Winterberger Wandertag: Runde von der Ruhr-Quelle zur Hochheidehütte


Erstellt von: Tom - Wanderatlas Redaktion
Streckenlänge: 18 km
Gehzeit o. Pause: 4 Std. 35 Min.
Höhenmeter ca. ↑515m  ↓515m
Kein Wegzeichen hinterlegt

Diese Rundwanderung im Norden des Stadtgebiets von Winterberg im Sauerland vereinigt drei Highlights: die Quelle der Ruhr, den Hillestausee und die Niedersfelder Hochheide. Also nicht lange gezögert, Wanderstiefel geschnürt und los.

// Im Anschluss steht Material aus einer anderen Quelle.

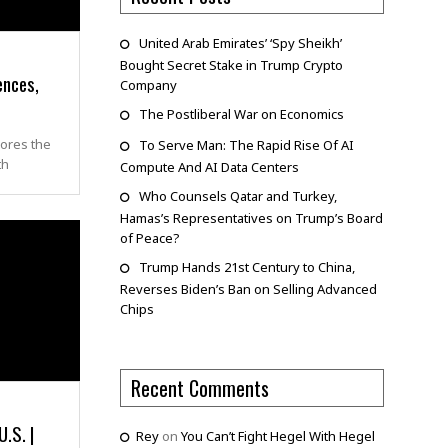
United Arab Emirates’ ‘Spy Sheikh’
Bought Secret Stake in Trump Crypto
ences,
Company
The Postliberal War on Economics
lores the
To Serve Man: The Rapid Rise Of AI
th
Compute And AI Data Centers
Who Counsels Qatar and Turkey,
Hamas’s Representatives on Trump’s Board
of Peace?
Trump Hands 21st Century to China,
Reverses Biden’s Ban on Selling Advanced
Chips
Recent Comments
.S. |
Rey
on
You Can’t Fight Hegel With Hegel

Wir beginnen die Wanderung am Wanderparkplatz Ruhrquelle und gehen von hier direkt zu eben dieser Quelle. Die Ruhr entspringt einem morastigen Gebiet im Wald etwas unterhalb des Gipfels des Ruhrkopfs (696m). Ein paar Meter weiter wurde in den 1950er Jahren Rondell mit Gedenkstein errichtet. Aus der Ruhr-Quelle fließen im Schnitt rund 0,7 Liter pro Sekunde.

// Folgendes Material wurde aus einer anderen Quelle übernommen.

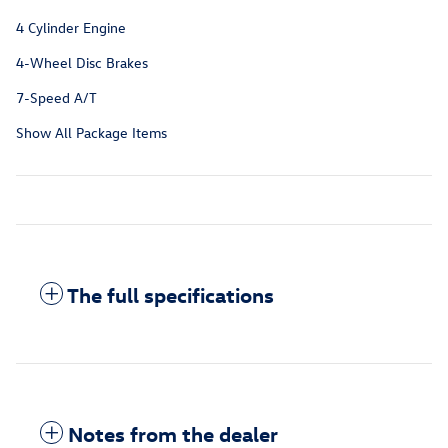
4 Cylinder Engine
4-Wheel Disc Brakes
7-Speed A/T
Show All Package Items
The full specifications
Notes from the dealer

Es geht an der Westflanke des Ruhrskopfs entlang und dann in eine Spitzkehre. Der Weg führt uns jetzt wieder zur Landstraße L 740, die wir kreuzen und dann gleich auch noch die Kreisstraße K 49. Es geht jetzt durchs Grönebacher Holz auf die Wegkreuzung Knick zu und weiter nordwärts nach Niedersfeld.

Am Ende des Walds treffen wir auf den Hillestausee. Der ist nur knappe 9ha groß, aber in einer anderen Disziplin superlativ: Der Hillesee ist nämlich der höchste Stausee Nordrhein-Westfalens. Der Hillestausee ist ein beliebtes Ausflugsziel und eignet sich gut zum Baden und Angeln.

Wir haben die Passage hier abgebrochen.